PROVIDED DATA ->
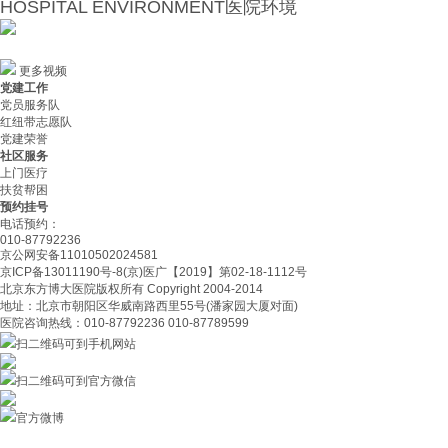
HOSPITAL ENVIRONMENT
医院环境
SCIENCE VIDEO
科普视频
更多视频
党建工作
党员服务队
红纽带志愿队
党建荣誉
社区服务
上门医疗
扶贫帮困
预约挂号
电话预约：
010-87792236
京公网安备11010502024581
京ICP备13011190号-8(京)医广【2019】第02-18-1112号
北京东方博大医院版权所有 Copyright 2004-2014
地址：北京市朝阳区华威南路西里55号(潘家园大厦对面)
医院咨询热线：010-87792236 010-87789599
扫二维码可到手机网站
扫二维码可到官方微信
官方微博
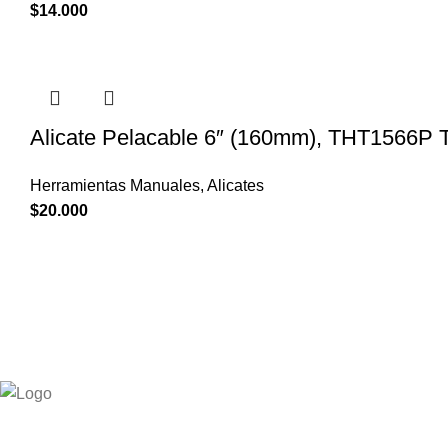
$
14.000
Alicate Pelacable 6″ (160mm), THT1566P T
Herramientas Manuales
,
Alicates
$
20.000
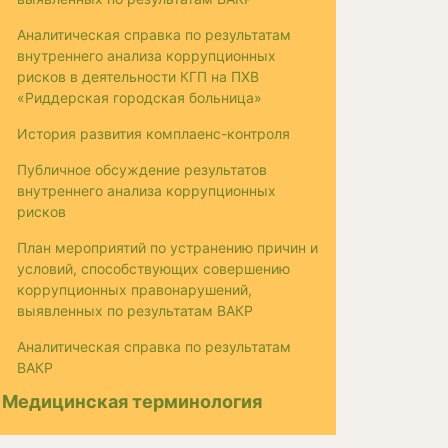
Аналитическая справка по результатам
внутреннего анализа коррупционных
рисков в деятельности КГП на ПХВ
«Риддерская городская больница»
История развития комплаенс-контроля
Публичное обсуждение результатов
внутреннего анализа коррупционных
рисков
План мероприятий по устранению причин и
условий, способствующих совершению
коррупционных правонарушений,
выявленных по результатам ВАКР
Аналитическая справка по результатам
ВАКР
Медицинская терминология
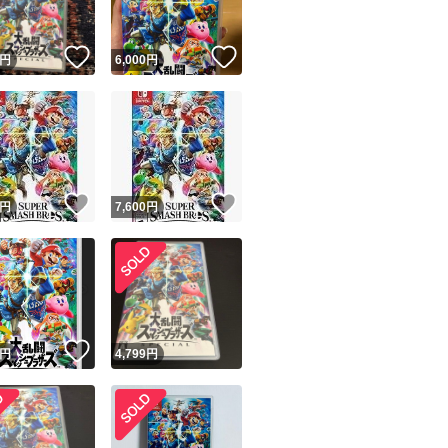
！
いいね！
いいね！
円
6,000
円
！
いいね！
いいね！
円
7,600
円
！
いいね！
円
4,799
円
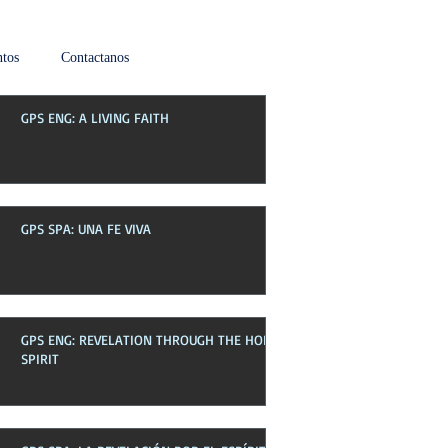
tos
Contactanos
GPS ENG: A LIVING FAITH
Boletin de esta semana
GPS SPA: UNA FE VIVA
GPS ENG: REVELATION THROUGH THE HOLY
SPIRIT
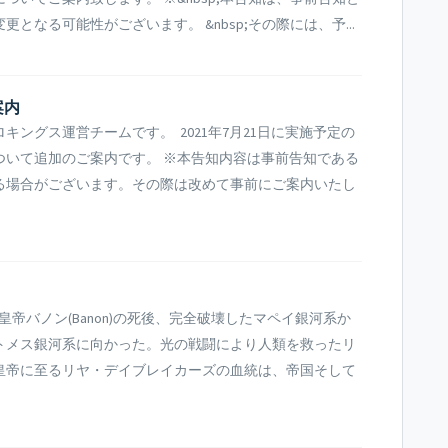
なる可能性がございます。 &nbsp;その際には、予...
案内
ングス運営チームです。 2021年7月21日に実施予定の
ついて追加のご案内です。 ※本告知内容は事前告知である
る場合がございます。その際は改めて事前にご案内いたし
皇帝バノン(Banon)の死後、完全破壊したマペイ銀河系か
トメス銀河系に向かった。光の戦闘により人類を救ったリ
皇帝に至るリヤ・デイブレイカーズの血統は、帝国そして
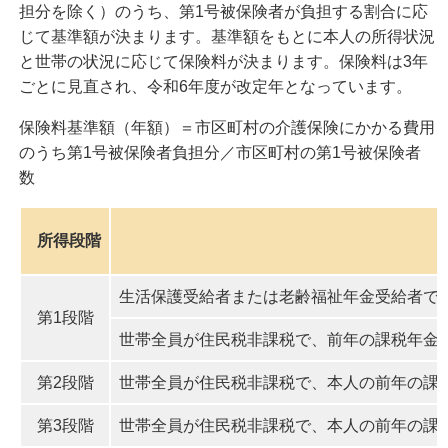
担分を除く）のうち、第1号被保険者が負担する割合に応
じて基準額が決まります。基準額をもとに本人の所得状況
と世帯の状況に応じて保険料が決まります。保険料は3年
ごとに見直され、令和6年度が改定年となっています。
保険料基準額（年額）＝市区町村の介護保険にかかる費用
のうち第1号被保険者負担分／市区町村の第1号被保険者
数
所得段階
生活保護受給者または老齢福祉年金受給者で
第1段階
世帯全員が住民税非課税で、前年の課税年金収
第2段階
世帯全員が住民税非課税で、本人の前年の課税
第3段階
世帯全員が住民税非課税で、本人の前年の課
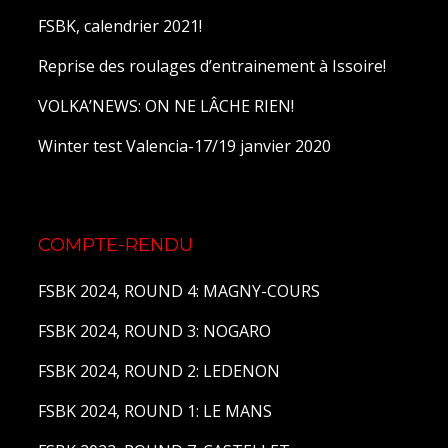
FSBK, calendrier 2021!
Reprise des roulages d’entrainement à Issoire!
VOLKA’NEWS: ON NE LÂCHE RIEN!
Winter test Valencia-17/19 janvier 2020
COMPTE-RENDU
FSBK 2024, ROUND 4: MAGNY-COURS
FSBK 2024, ROUND 3: NOGARO
FSBK 2024, ROUND 2: LEDENON
FSBK 2024, ROUND 1: LE MANS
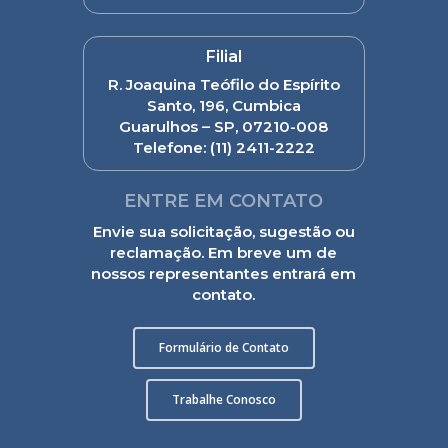
Filial
R. Joaquina Teófilo do Espírito
Santo, 196, Cumbica
Guarulhos – SP, 07210-008
Telefone:
(11) 2411-2222
ENTRE EM CONTATO
Envie sua solicitação, sugestão ou
reclamação. Em breve um de
nossos representantes entrará em
contato.
Formulário de Contato
Trabalhe Conosco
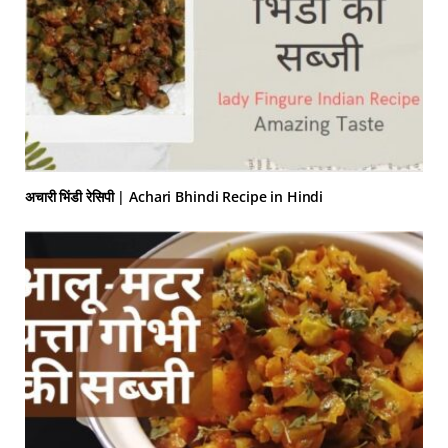
अचारी भिंडी रेसिपी | Achari Bhindi Recipe in Hindi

DIRECTIONS -> Some lines contain the word "FSBK". Pull each one out of the listing.

RESPONSE TO THIS EXERCISE ->
FSBK, calendrier 2021!
FSBK 2024, ROUND 4: MAGNY-COURS
FSBK 2024, ROUND 3: NOGARO
FSBK 2024, ROUND 2: LEDENON
FSBK 2024, ROUND 1: LE MANS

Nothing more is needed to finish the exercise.